Hypercaloric feeds were delivered orogastrically and composed of Esbilac milk replacer (PetAg, Hampshire, IL) fortified with Similac 60/40 powder (Ross Pediatrics, Columbus, OH). This combination delivered 836.8 kJ/kg per day. Feeds were initiated at 0.1 mL of formula at each feed on day one and increased by 0.1 mL of formula per day to a total of 0.4 mL per feed on day 4. Additionally, on day one, the second feed included 2 mg/kg of lipopolysaccharide (LPS, Sigma-Aldrich, St. Louis, MO). To induce hypoxia, pups were placed in a sealed container for 90 seconds into which nitrogen gas was introduced to achieve an ambient oxygen concentration of < 1.5%. Induction of hypothermia was through placement of pups into 4°C for 10 minutes. Breastfed, unstressed control pups were placed with a surrogate dam immediately after C-section delivery and not subjected to experimental stress.

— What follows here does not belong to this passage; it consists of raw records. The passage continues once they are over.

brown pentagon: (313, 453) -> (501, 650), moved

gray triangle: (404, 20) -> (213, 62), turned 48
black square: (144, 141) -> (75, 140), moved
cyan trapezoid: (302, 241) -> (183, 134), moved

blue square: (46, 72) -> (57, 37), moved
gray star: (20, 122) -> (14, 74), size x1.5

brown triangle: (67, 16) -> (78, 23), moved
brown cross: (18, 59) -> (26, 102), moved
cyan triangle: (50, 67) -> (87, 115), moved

After 96 hours or upon development of clinical signs of NEC, pups were sacrificed and intestinal tissue from duodenum through colon collected and fixed in 10% formalin (Fisher Scientific, Pittsburgh, PA). Tissue samples collected for analysis were comprised of three sections from each of duodenum, jejunum, and ileum.
1.4 Histologic Grading
Intestinal tissue collected from pups was embedded in paraffin, cut into 5 μm sections, and stained with hematoxylin and eosin (H&E). Samples were graded independently by two blinded reviewers to assess for mucosal damage using an established scale: 0, normal mucosa; 1, epithelial cell lifting; 2, necrotic damage up to the mid-villus level; 3, necrotic damage to the entire villus; 4, transmural necrosis of the entire mucosa [15]. Any score of grade 2 or higher was considered consistent with NEC.

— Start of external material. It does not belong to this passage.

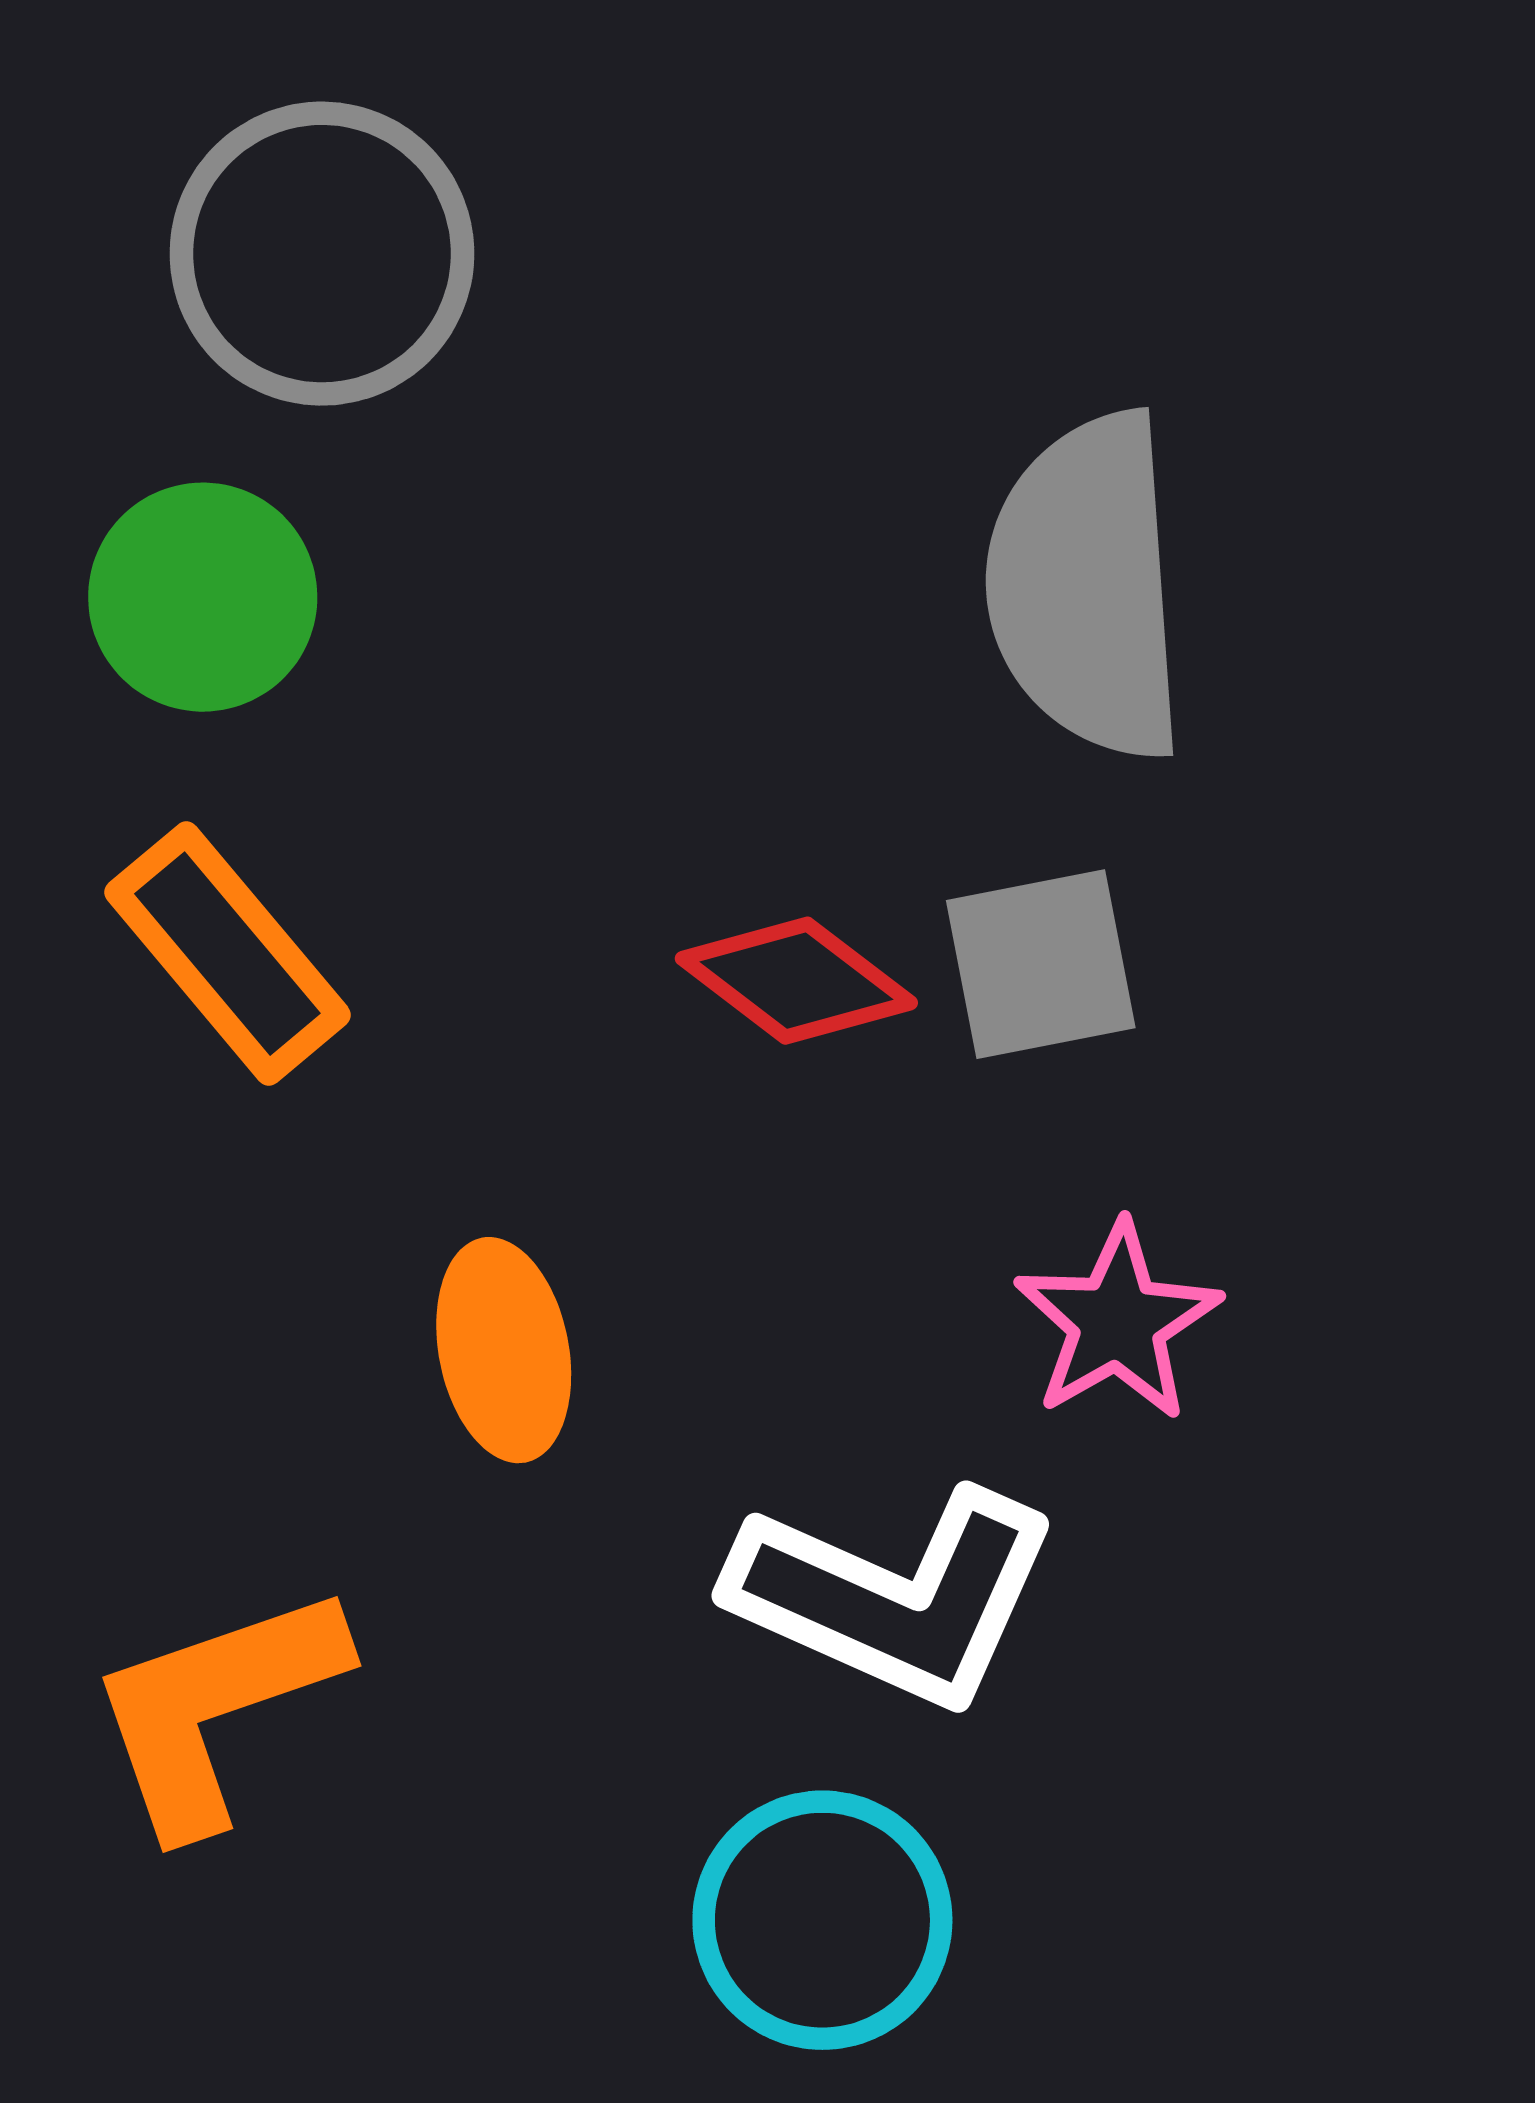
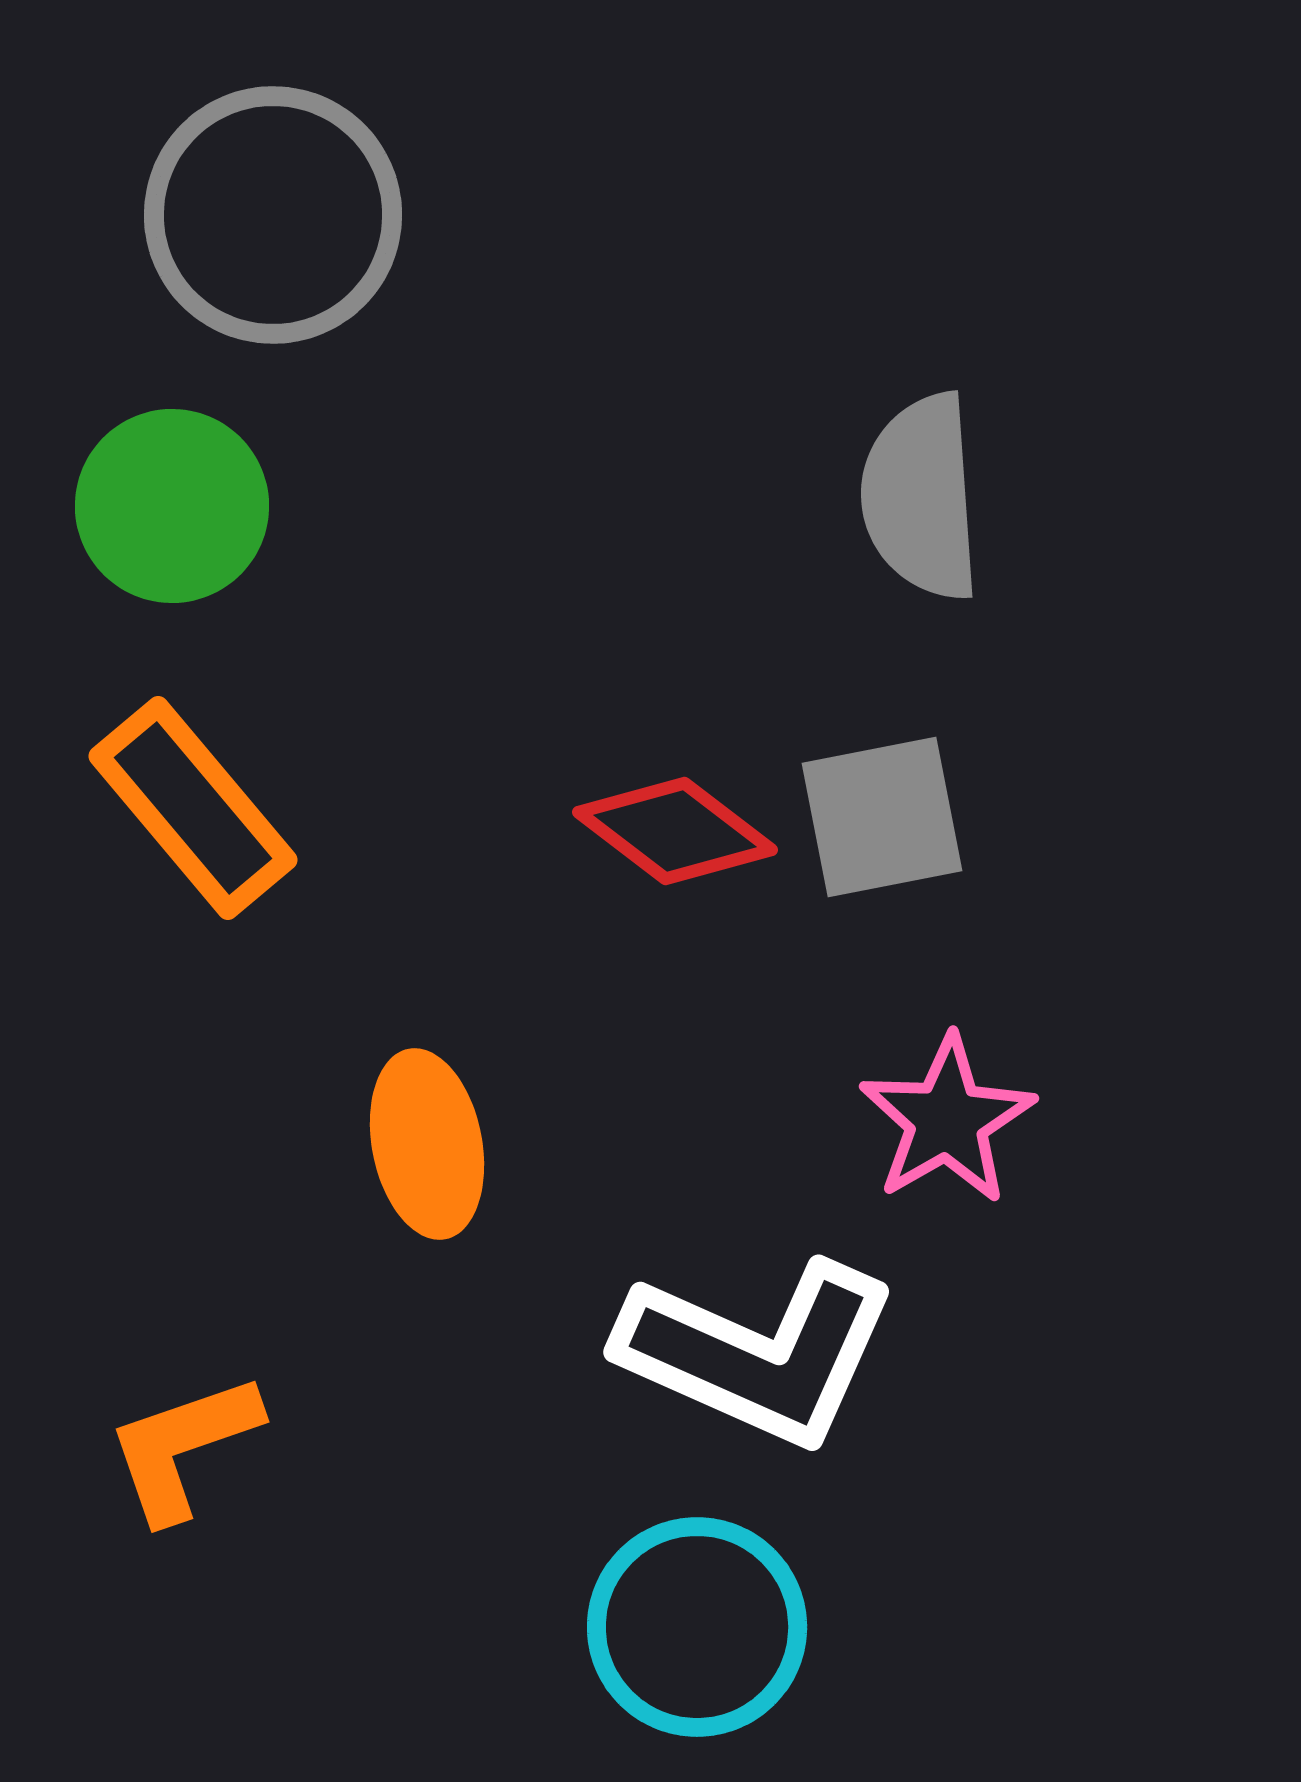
gray semicircle: (1087, 586) -> (921, 497), size x0.7
orange L-shape: (216, 1708) -> (183, 1447), size x0.7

1.5 Exosome Dose-Response Determination
To determine whether exosome therapy was dose-dependent, varying concentrations of exosomes derived from all four SC types were delivered in the experimental NEC model. We have previously shown a concentration of ~2.5 × 109 exosomes/50 μL to be as effective as the MSC from which they were derived when injected IP in a model of experimental NEC.[9] The initial starting concentration chosen for the current study was 4×108 exosomes/50 μL. This concentration of SC-derived exosomes then underwent further serial 1:5 dilutions in PBS to produce the following additional concentrations: 8×107 exosomes/50 μL; 1.6×107 exosomes/50 μL; 3.2×106 exosomes/50 μL, 6.4×105 exosomes/50 μL, 1.3×105 exosomes/50 μL. All SC-derived exosome concentrations were tested for efficacy in the experimental NEC model.
1.6 Statistical Analysis
To determine the statistical significance of differences in NEC incidence and severity between groups, chi-square or Fisher’s exact test was used where appropriate. Analysis of NEC incidence between breastfed unstressed pups and NEC + PBS pups used Welch’s t-test. All p values < 0.05 were considered significant.
2. Results
2.1 Exosome Characterization
Differential ultracentrifugation led to samples that were highly enriched in nanoparticles (Figure 1). Purified particles from AF-MSC cells were enriched in the size range of 60–200 nm, with a mean diameter of ~120 nm, consistent with their identity as exosomes (Figure 2). Purified particles from BM-MSC cells were also enriched in the size range of 60–200 nm, with a mean diameter of ~120 nm. Purified particles from AF-NSC cells were enriched in the size range of 85–200 nm, with a mean diameter of ~135 nm. Purified particles from E-NSC cells were enriched in the size range of 70–250 nm, with a mean diameter of ~130 nm.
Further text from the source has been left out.